RLFR 224
Sexuality and Seduction in Nineteenth and Twentieth-Century France
Last Offered Spring 2019
Division I Difference, Power, and Equity
Cross-listed WGSS 224
This course is not offered in the current catalog

Class Details

In 1857, both Flaubert’s Madame Bovary and Baudelaire’s Les Fleurs du mal were put on trial for sexual indecency and “crimes against public morality.” In 1868, Le Figaro attacked Zola’s novel Thérèse Raquin as “putrid literature” for its depiction of adultery, murder, and scandalous sexuality in nineteenth-century Paris. A century later, Gide, Proust, Colette, and Duras continued to shock French readers with their extraordinary novels on male and female homosexuality, intergenerational lovers, and biracial relationships. In this course, we will examine a broad range of issues on sexuality and seduction in nineteenth- and twentieth-century French literature, including eroticism and desire, love and betrayal, marriage and adultery, prostitution and fetishism, gay and lesbian identities, cross-dressing and gender representation, exoticism and colonial (s)exploitation. Readings to include novels, shorts stories, and poems by Chateaubriand, Constant, Duras, Balzac, Flaubert, Baudelaire, Zola, Maupassant, Barbey d’Aurevilly, Gide, Proust, Colette, Duras, and Guibert.
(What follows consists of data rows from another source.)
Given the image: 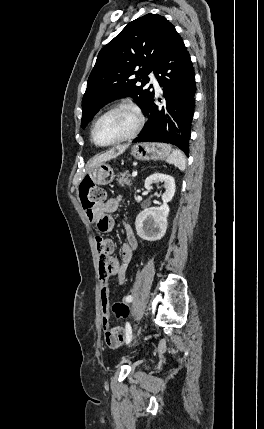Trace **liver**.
Masks as SVG:
<instances>
[{"instance_id": "liver-1", "label": "liver", "mask_w": 264, "mask_h": 429, "mask_svg": "<svg viewBox=\"0 0 264 429\" xmlns=\"http://www.w3.org/2000/svg\"><path fill=\"white\" fill-rule=\"evenodd\" d=\"M128 146V144L120 145L102 153L99 156L94 157L89 167L92 168L97 164L116 158L117 156L121 155L128 148Z\"/></svg>"}]
</instances>
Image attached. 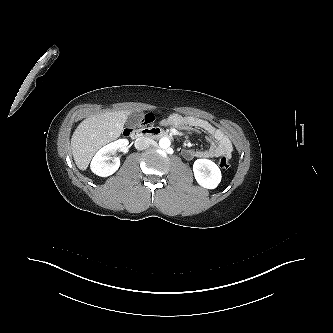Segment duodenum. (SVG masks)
Here are the masks:
<instances>
[{
    "label": "duodenum",
    "instance_id": "1",
    "mask_svg": "<svg viewBox=\"0 0 333 333\" xmlns=\"http://www.w3.org/2000/svg\"><path fill=\"white\" fill-rule=\"evenodd\" d=\"M136 146H141L149 139L167 138L168 132L160 128H144L133 131L130 134Z\"/></svg>",
    "mask_w": 333,
    "mask_h": 333
}]
</instances>
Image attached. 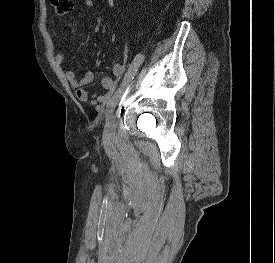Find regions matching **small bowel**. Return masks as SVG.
I'll list each match as a JSON object with an SVG mask.
<instances>
[{"label": "small bowel", "instance_id": "small-bowel-1", "mask_svg": "<svg viewBox=\"0 0 275 263\" xmlns=\"http://www.w3.org/2000/svg\"><path fill=\"white\" fill-rule=\"evenodd\" d=\"M93 7V0H82L79 8L80 10H89ZM54 59L57 64L62 65L64 63V55L59 52L56 53ZM113 76L106 77L102 80V86L107 91L104 95H90L86 89L87 84H91L96 81V76L92 71H87L83 78L79 79L73 70H67L65 72V77L73 88L76 97L80 101H89L91 104H98L101 102H106L110 96L116 91L118 83L121 78L126 75V67L117 62H113Z\"/></svg>", "mask_w": 275, "mask_h": 263}]
</instances>
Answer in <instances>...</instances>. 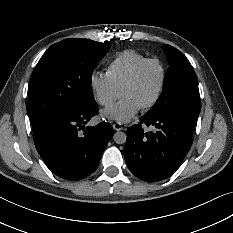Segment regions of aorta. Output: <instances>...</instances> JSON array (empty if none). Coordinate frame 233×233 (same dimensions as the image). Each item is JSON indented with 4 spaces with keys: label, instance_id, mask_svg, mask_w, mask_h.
<instances>
[{
    "label": "aorta",
    "instance_id": "1",
    "mask_svg": "<svg viewBox=\"0 0 233 233\" xmlns=\"http://www.w3.org/2000/svg\"><path fill=\"white\" fill-rule=\"evenodd\" d=\"M113 140L117 144H123L127 140V135L124 132L118 131L113 135Z\"/></svg>",
    "mask_w": 233,
    "mask_h": 233
}]
</instances>
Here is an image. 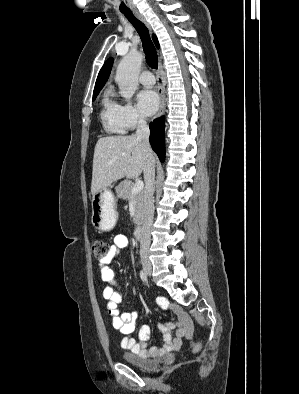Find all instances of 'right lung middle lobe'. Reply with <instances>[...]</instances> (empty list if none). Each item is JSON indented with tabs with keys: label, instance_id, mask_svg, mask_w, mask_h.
<instances>
[{
	"label": "right lung middle lobe",
	"instance_id": "obj_1",
	"mask_svg": "<svg viewBox=\"0 0 299 394\" xmlns=\"http://www.w3.org/2000/svg\"><path fill=\"white\" fill-rule=\"evenodd\" d=\"M98 94H94L93 95V100H95V98L97 97Z\"/></svg>",
	"mask_w": 299,
	"mask_h": 394
}]
</instances>
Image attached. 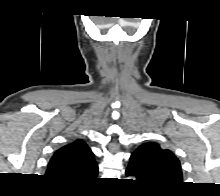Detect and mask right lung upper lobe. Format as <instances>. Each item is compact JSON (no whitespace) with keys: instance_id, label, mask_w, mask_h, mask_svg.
<instances>
[{"instance_id":"1","label":"right lung upper lobe","mask_w":220,"mask_h":196,"mask_svg":"<svg viewBox=\"0 0 220 196\" xmlns=\"http://www.w3.org/2000/svg\"><path fill=\"white\" fill-rule=\"evenodd\" d=\"M98 165L83 140L63 146L51 158L46 176L54 181L83 184L96 177Z\"/></svg>"}]
</instances>
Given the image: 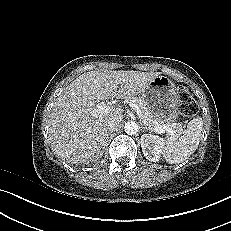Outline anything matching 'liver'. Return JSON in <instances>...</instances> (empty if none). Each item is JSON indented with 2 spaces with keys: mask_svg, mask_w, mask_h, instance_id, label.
I'll use <instances>...</instances> for the list:
<instances>
[{
  "mask_svg": "<svg viewBox=\"0 0 231 231\" xmlns=\"http://www.w3.org/2000/svg\"><path fill=\"white\" fill-rule=\"evenodd\" d=\"M159 72L95 70L72 81L58 97L48 127L51 149L70 163H88L102 154L110 119L122 120L120 108L93 114L96 102L140 96Z\"/></svg>",
  "mask_w": 231,
  "mask_h": 231,
  "instance_id": "liver-1",
  "label": "liver"
}]
</instances>
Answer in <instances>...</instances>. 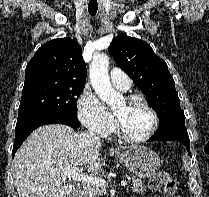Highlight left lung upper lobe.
<instances>
[{
    "mask_svg": "<svg viewBox=\"0 0 209 197\" xmlns=\"http://www.w3.org/2000/svg\"><path fill=\"white\" fill-rule=\"evenodd\" d=\"M108 50L148 97V103L158 114L160 126L171 120L185 119L167 64L149 44L121 34L114 38Z\"/></svg>",
    "mask_w": 209,
    "mask_h": 197,
    "instance_id": "1",
    "label": "left lung upper lobe"
}]
</instances>
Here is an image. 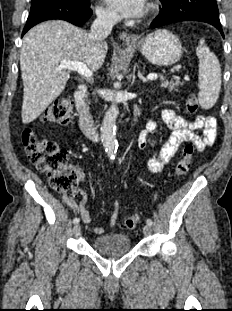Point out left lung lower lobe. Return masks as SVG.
I'll use <instances>...</instances> for the list:
<instances>
[{
  "instance_id": "obj_1",
  "label": "left lung lower lobe",
  "mask_w": 232,
  "mask_h": 311,
  "mask_svg": "<svg viewBox=\"0 0 232 311\" xmlns=\"http://www.w3.org/2000/svg\"><path fill=\"white\" fill-rule=\"evenodd\" d=\"M162 8L151 28L181 22L200 21L213 25L224 36L215 0H160Z\"/></svg>"
}]
</instances>
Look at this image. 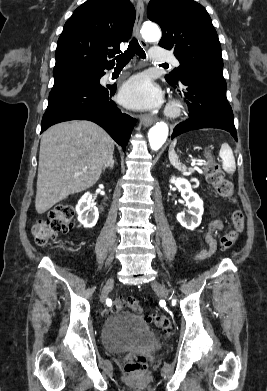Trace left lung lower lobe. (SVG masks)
Masks as SVG:
<instances>
[{
    "label": "left lung lower lobe",
    "mask_w": 267,
    "mask_h": 391,
    "mask_svg": "<svg viewBox=\"0 0 267 391\" xmlns=\"http://www.w3.org/2000/svg\"><path fill=\"white\" fill-rule=\"evenodd\" d=\"M188 99L189 119L178 124L174 137L200 128H219L230 132L237 141L234 117L226 98V82L223 77L196 73L184 77L179 85H172Z\"/></svg>",
    "instance_id": "left-lung-lower-lobe-1"
}]
</instances>
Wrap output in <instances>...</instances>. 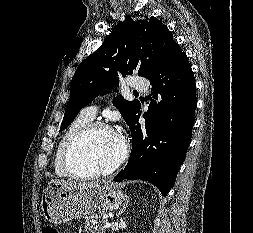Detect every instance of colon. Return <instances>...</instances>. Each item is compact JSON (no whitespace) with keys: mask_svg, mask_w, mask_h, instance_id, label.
Returning a JSON list of instances; mask_svg holds the SVG:
<instances>
[{"mask_svg":"<svg viewBox=\"0 0 253 233\" xmlns=\"http://www.w3.org/2000/svg\"><path fill=\"white\" fill-rule=\"evenodd\" d=\"M43 233H62L60 229L55 225H47L43 229Z\"/></svg>","mask_w":253,"mask_h":233,"instance_id":"colon-1","label":"colon"}]
</instances>
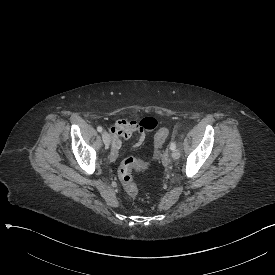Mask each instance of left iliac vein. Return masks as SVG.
<instances>
[{
	"instance_id": "4c4485c4",
	"label": "left iliac vein",
	"mask_w": 275,
	"mask_h": 275,
	"mask_svg": "<svg viewBox=\"0 0 275 275\" xmlns=\"http://www.w3.org/2000/svg\"><path fill=\"white\" fill-rule=\"evenodd\" d=\"M171 157L174 159V160H177L179 157H180V152L178 149H174L171 153Z\"/></svg>"
}]
</instances>
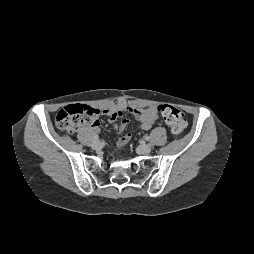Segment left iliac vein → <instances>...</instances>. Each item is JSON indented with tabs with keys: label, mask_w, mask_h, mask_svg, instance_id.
I'll return each instance as SVG.
<instances>
[{
	"label": "left iliac vein",
	"mask_w": 254,
	"mask_h": 254,
	"mask_svg": "<svg viewBox=\"0 0 254 254\" xmlns=\"http://www.w3.org/2000/svg\"><path fill=\"white\" fill-rule=\"evenodd\" d=\"M138 149L141 154H149L151 152V146L147 144L140 145Z\"/></svg>",
	"instance_id": "1"
}]
</instances>
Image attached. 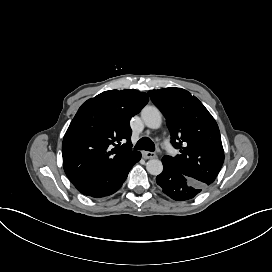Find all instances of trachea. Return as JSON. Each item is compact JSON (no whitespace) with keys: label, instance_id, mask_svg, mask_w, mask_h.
Masks as SVG:
<instances>
[{"label":"trachea","instance_id":"trachea-1","mask_svg":"<svg viewBox=\"0 0 272 272\" xmlns=\"http://www.w3.org/2000/svg\"><path fill=\"white\" fill-rule=\"evenodd\" d=\"M134 149L153 152L155 151V145L149 138L143 137L137 142Z\"/></svg>","mask_w":272,"mask_h":272}]
</instances>
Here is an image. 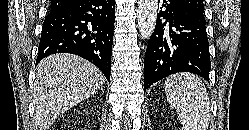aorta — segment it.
Returning a JSON list of instances; mask_svg holds the SVG:
<instances>
[{"label": "aorta", "mask_w": 249, "mask_h": 130, "mask_svg": "<svg viewBox=\"0 0 249 130\" xmlns=\"http://www.w3.org/2000/svg\"><path fill=\"white\" fill-rule=\"evenodd\" d=\"M158 13V0H138V26L142 39L152 35Z\"/></svg>", "instance_id": "aorta-1"}]
</instances>
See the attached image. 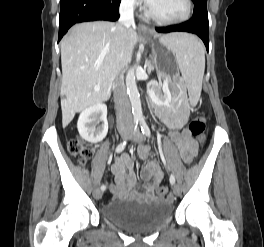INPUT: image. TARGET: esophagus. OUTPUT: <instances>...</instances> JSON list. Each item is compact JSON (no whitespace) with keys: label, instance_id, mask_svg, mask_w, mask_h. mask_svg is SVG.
Wrapping results in <instances>:
<instances>
[{"label":"esophagus","instance_id":"1","mask_svg":"<svg viewBox=\"0 0 264 247\" xmlns=\"http://www.w3.org/2000/svg\"><path fill=\"white\" fill-rule=\"evenodd\" d=\"M139 28L140 30L143 32V33H149V29L147 26L143 25V24H140L139 25Z\"/></svg>","mask_w":264,"mask_h":247}]
</instances>
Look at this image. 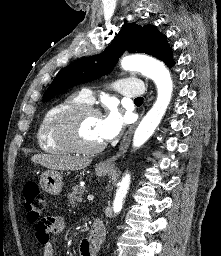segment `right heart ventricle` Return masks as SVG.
Returning a JSON list of instances; mask_svg holds the SVG:
<instances>
[{"instance_id":"1","label":"right heart ventricle","mask_w":221,"mask_h":256,"mask_svg":"<svg viewBox=\"0 0 221 256\" xmlns=\"http://www.w3.org/2000/svg\"><path fill=\"white\" fill-rule=\"evenodd\" d=\"M80 104H88V102L81 93H72L54 103L45 112L38 125L36 134L37 143L43 151L60 154L71 152L70 148L57 138L56 125L63 113Z\"/></svg>"}]
</instances>
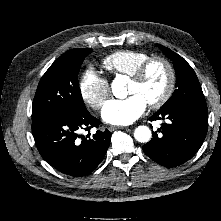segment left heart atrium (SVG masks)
Wrapping results in <instances>:
<instances>
[{
  "label": "left heart atrium",
  "instance_id": "1",
  "mask_svg": "<svg viewBox=\"0 0 221 221\" xmlns=\"http://www.w3.org/2000/svg\"><path fill=\"white\" fill-rule=\"evenodd\" d=\"M146 101L138 94L125 99H112L102 109V118L113 125H129L136 121L146 110Z\"/></svg>",
  "mask_w": 221,
  "mask_h": 221
}]
</instances>
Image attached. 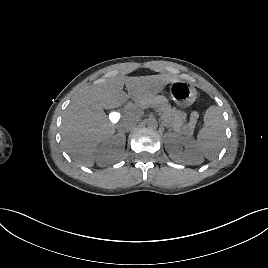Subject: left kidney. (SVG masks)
Returning a JSON list of instances; mask_svg holds the SVG:
<instances>
[{"label":"left kidney","mask_w":268,"mask_h":268,"mask_svg":"<svg viewBox=\"0 0 268 268\" xmlns=\"http://www.w3.org/2000/svg\"><path fill=\"white\" fill-rule=\"evenodd\" d=\"M182 146L185 147L184 151ZM165 148L172 160L188 165H196L203 162V157L191 137L168 132L165 134Z\"/></svg>","instance_id":"1"}]
</instances>
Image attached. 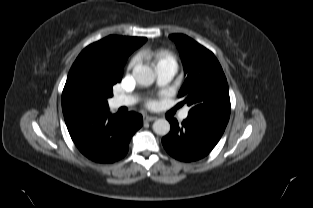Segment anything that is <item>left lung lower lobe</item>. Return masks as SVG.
Wrapping results in <instances>:
<instances>
[{"label":"left lung lower lobe","mask_w":313,"mask_h":208,"mask_svg":"<svg viewBox=\"0 0 313 208\" xmlns=\"http://www.w3.org/2000/svg\"><path fill=\"white\" fill-rule=\"evenodd\" d=\"M171 131L162 138L166 151L174 158L191 162L208 155L220 140L226 123L189 116L179 125L167 117Z\"/></svg>","instance_id":"1"}]
</instances>
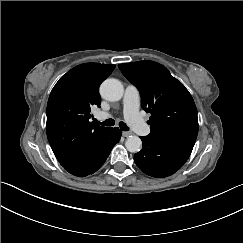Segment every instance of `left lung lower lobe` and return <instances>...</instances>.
<instances>
[{
    "instance_id": "0a47b994",
    "label": "left lung lower lobe",
    "mask_w": 243,
    "mask_h": 243,
    "mask_svg": "<svg viewBox=\"0 0 243 243\" xmlns=\"http://www.w3.org/2000/svg\"><path fill=\"white\" fill-rule=\"evenodd\" d=\"M143 148L134 155L136 165L147 175L164 178L179 170L193 147L153 136L140 137Z\"/></svg>"
}]
</instances>
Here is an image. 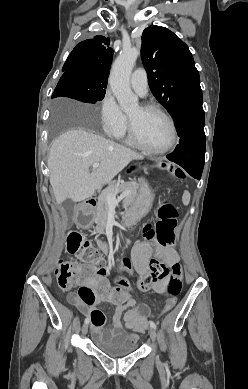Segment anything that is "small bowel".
Here are the masks:
<instances>
[{
  "instance_id": "1",
  "label": "small bowel",
  "mask_w": 248,
  "mask_h": 389,
  "mask_svg": "<svg viewBox=\"0 0 248 389\" xmlns=\"http://www.w3.org/2000/svg\"><path fill=\"white\" fill-rule=\"evenodd\" d=\"M152 253H156L161 260L168 265L178 263L179 256L171 247H163L156 241L141 240L138 241L131 251V261L134 265V271L139 274H145L148 268V259ZM167 281H159L154 284L153 288L158 293H164ZM118 289L126 295V299L121 303H115L103 299L96 300L91 305H99L103 302L116 304L114 314L110 326L106 331L110 334L124 333L133 338L135 342L139 339V333L147 326V316L149 314V306L147 304L137 305L138 298H132L127 292L123 291L122 286L110 287ZM135 291V290H134ZM67 300L70 304L77 307L90 320L91 312L95 309L90 308L79 297L77 292H70L67 295Z\"/></svg>"
}]
</instances>
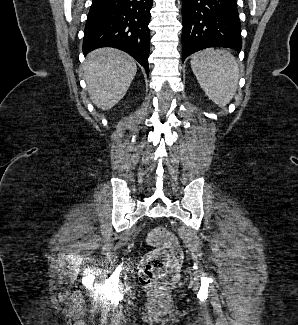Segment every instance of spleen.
<instances>
[{"mask_svg":"<svg viewBox=\"0 0 298 325\" xmlns=\"http://www.w3.org/2000/svg\"><path fill=\"white\" fill-rule=\"evenodd\" d=\"M191 68L205 94L218 104L226 106L233 98L239 66L229 50L206 48L191 56Z\"/></svg>","mask_w":298,"mask_h":325,"instance_id":"obj_1","label":"spleen"}]
</instances>
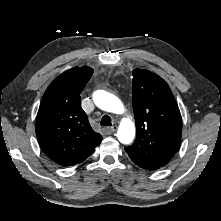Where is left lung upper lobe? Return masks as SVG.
Instances as JSON below:
<instances>
[{
    "label": "left lung upper lobe",
    "mask_w": 221,
    "mask_h": 221,
    "mask_svg": "<svg viewBox=\"0 0 221 221\" xmlns=\"http://www.w3.org/2000/svg\"><path fill=\"white\" fill-rule=\"evenodd\" d=\"M132 102L137 137L125 151L130 157L162 167L181 142L182 119L175 98L162 78L134 69Z\"/></svg>",
    "instance_id": "obj_1"
}]
</instances>
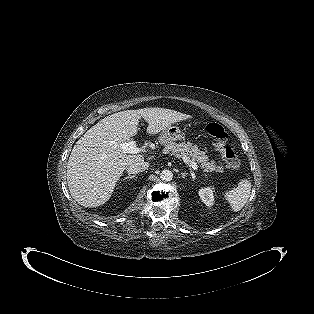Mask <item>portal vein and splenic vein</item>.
I'll return each mask as SVG.
<instances>
[{
	"instance_id": "portal-vein-and-splenic-vein-1",
	"label": "portal vein and splenic vein",
	"mask_w": 314,
	"mask_h": 314,
	"mask_svg": "<svg viewBox=\"0 0 314 314\" xmlns=\"http://www.w3.org/2000/svg\"><path fill=\"white\" fill-rule=\"evenodd\" d=\"M121 148L124 153H130V154H137L144 151L142 148L137 147L135 141L122 143ZM184 161L188 162V159L184 158ZM189 165L190 167H192L193 170H198V165L196 164V162L190 161Z\"/></svg>"
}]
</instances>
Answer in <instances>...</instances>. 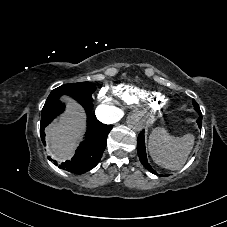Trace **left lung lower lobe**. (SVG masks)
I'll return each mask as SVG.
<instances>
[{"mask_svg":"<svg viewBox=\"0 0 227 227\" xmlns=\"http://www.w3.org/2000/svg\"><path fill=\"white\" fill-rule=\"evenodd\" d=\"M197 123H198L199 128L201 129L202 121L197 120ZM137 152H138V156H139V159H140L142 165L150 172L157 174L155 172V170L150 166V164L148 163V160H147L144 131H141L137 138Z\"/></svg>","mask_w":227,"mask_h":227,"instance_id":"0a47b994","label":"left lung lower lobe"}]
</instances>
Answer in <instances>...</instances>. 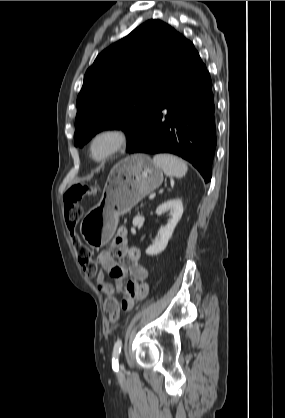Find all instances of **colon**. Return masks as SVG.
Returning <instances> with one entry per match:
<instances>
[{
  "label": "colon",
  "instance_id": "colon-1",
  "mask_svg": "<svg viewBox=\"0 0 285 418\" xmlns=\"http://www.w3.org/2000/svg\"><path fill=\"white\" fill-rule=\"evenodd\" d=\"M83 192L74 186L70 188L64 196V219L69 231L70 240L74 246L78 262L82 266L84 272L93 277L97 273V266L92 260L91 251L80 240L77 233V225L81 219L82 211L79 205L83 197ZM121 303L117 298L110 294L104 303V310L111 322H115L119 317ZM126 306L131 308L132 304L127 303Z\"/></svg>",
  "mask_w": 285,
  "mask_h": 418
}]
</instances>
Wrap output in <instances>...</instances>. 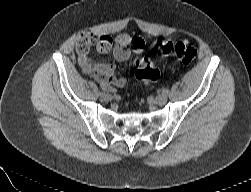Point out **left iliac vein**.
<instances>
[{
	"mask_svg": "<svg viewBox=\"0 0 251 192\" xmlns=\"http://www.w3.org/2000/svg\"><path fill=\"white\" fill-rule=\"evenodd\" d=\"M166 102H167V95L166 94H160L155 99V103L157 105H164Z\"/></svg>",
	"mask_w": 251,
	"mask_h": 192,
	"instance_id": "obj_1",
	"label": "left iliac vein"
}]
</instances>
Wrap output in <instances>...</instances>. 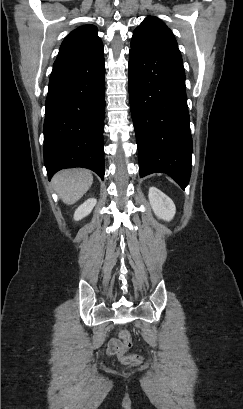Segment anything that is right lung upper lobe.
<instances>
[{"instance_id": "1", "label": "right lung upper lobe", "mask_w": 243, "mask_h": 409, "mask_svg": "<svg viewBox=\"0 0 243 409\" xmlns=\"http://www.w3.org/2000/svg\"><path fill=\"white\" fill-rule=\"evenodd\" d=\"M101 47L97 28L94 25L80 26L66 36L53 66L86 57Z\"/></svg>"}]
</instances>
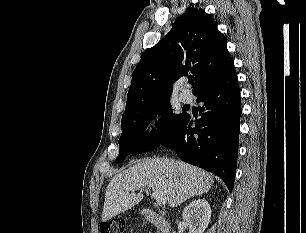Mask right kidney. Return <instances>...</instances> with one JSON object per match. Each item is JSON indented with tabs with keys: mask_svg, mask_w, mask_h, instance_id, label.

The Class: Format: seminar
Limit: 18
Expected: 18
Class#: 3846
Grading: yes pass/fail option, no fifth course option
Requirements/Evaluation: active class participation, two shorter papers, a midterm, and a longer final paper
Prerequisites: exceptional performance in RLFR 105, successful performance in RLFR 106 or 107, or by French placement exam, or by permission of instructor
Enrollment Preferences: French majors and certificate students, Women's, Gender, and Sexuality Studies majors, and those with compelling justification for admission; if the course is overenrolled, students will submit an online form
Distributions: Division I Difference, Power, and Equity
Notes: This course is cross-listed and the prefixes carry the following divisional credit:
RLFR 224 Division I WGSS 224 Division II
WS Notes: As the course description explains, this course centers on a critical examination of difference, power, and equity in a broad range of debates on sexuality in France, from 1800-2000. The content examines the effects of class, race, ethnicity, gender, and sexuality on social inequality; and the course employs critical tools to teach students how to articulate and interrogate the complexities of gender and sexuality, from reading and discussion, to critical analysis and writing.
DPE Notes: As the course description explains, this course centers on a critical examination of difference, power, and equity in a broad range of debates on sexuality in France, from 1800-2000. The content examines the effects of class, race, ethnicity, gender, and sexuality on social inequality; and the course employs critical tools to teach students how to articulate and interrogate the complexities of gender and sexuality, from reading and discussion, to critical analysis and writing.